Le premier parla de « l’exemple strasbourgeois », à savoir de la fusion pure et simple, actée en 2009, des trois universités strasbourgeoises. Avec modestie et pragmatisme, il indiqua que, à son sens, l’exercice était CITATION« facile », et que « c’était presque un péché mortel que de ne pas fusionner ». Il insista sur le fait, sans doute fondamental car peu repris par les autres intervenants, que c’est de la base qu’a été initiée cette fusion, sans cacher les difficultés, notamment pour ce qui est de l’accompagnement social et (soyons clair) salarial d’une telle opération. Pour indiquer finalement qu’on avait privilégié « une fusion plutôt qu’un pôle de recherche de l’enseignement supérieur (PRES) extrêmement cosmétique », ajoutant même que, à son sens, la constitution de PRES entre universités ne pouvait être qu’une étape avant la fusion des établissements impliqués. On ne sait trop si c’est en hommage au président sortant de l’ADBU, Albert Poirot, par ailleurs administrateur de la Bibliothèque nationale et universitaire de Strasbourg (BNU), mais la situation documentaire de Strasbourg, il est vrai en plein bouleversement, fut évoquée dans plusieurs autres interventions, cela dit jamais avec la même pertinence et le même esprit d’à propos que ceux de M. Deneken.

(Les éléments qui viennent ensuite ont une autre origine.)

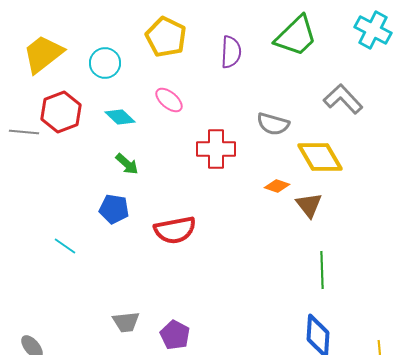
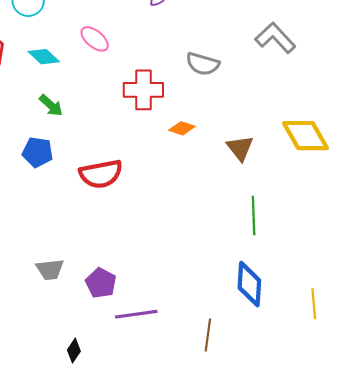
yellow diamond: (320, 157) -> (305, 136), moved
orange diamond: (277, 186) -> (182, 128), moved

Michel Lussault était, quant à lui, tout à la fois le « grand témoin de la journée » et le plus vigoureux avocat des PRES – en tout cas de « son » PRES, qu’il défendit avec vigueur, humour et concision, assénant d’emblée : « Aucun des problèmes d’un établissement ne peut être réglé au niveau d’un établissement. » Pour lui, l’affirmation de l’autonomie des universités n’est pas contradictoire avec la mise en œuvre de politiques coopératives ambitieuses : on ne coopère vraiment que quand on est maître de sa destinée. L’idée est séduisante, certes, et les bibliothèques universitaires n’ont pas attendu de telles injonctions pour développer des « politiques de site », pardon, des programmes coopératifs, desquels il fut curieusement peu question lors de cette journée. Dans le cas de Lyon, la tâche s’annonce rude : quatre universités, quinze écoles et instituts (dont l’Enssib), et une « culture d’opposition » qu’il s’agira sinon de vaincre, du moins d’amadouer. Deux cents millions d’euros seraient prévus avec, parmi les composantes documentaires, la construction d’un silo semblable à celui du Centre technique du livre de l’enseignement supérieur (CTLEs) pour accueillir les collections peu utilisées des bibliothèques des différentes composantes.

Le syndrome de Labiche

Avec ce « balancement » entre deux villes, deux régions, deux cultures, deux approches, la journée ménagea un contrepoint idéal que, il faut l’avouer, d’autres interventions plus convenues, voire trop éloignées du sujet initial, ne purent que conforter dans leur excellence. Il fut, ainsi, beaucoup question d’évaluation, sans qu’on comprenne vraiment ce qu’il en retournait, plutôt effrayé à vrai dire de la complexité technocratique renouvelée des dispositifs, qui tentent de s’accommoder de ce « système anomalique » dénoncé (encore lui) par M. Lussault, et permettant de l’applaudir quand il déclara dans sa synthèse que l’on n’avait pas besoin de « l’État notaire des indicateurs produits par l’établissement ».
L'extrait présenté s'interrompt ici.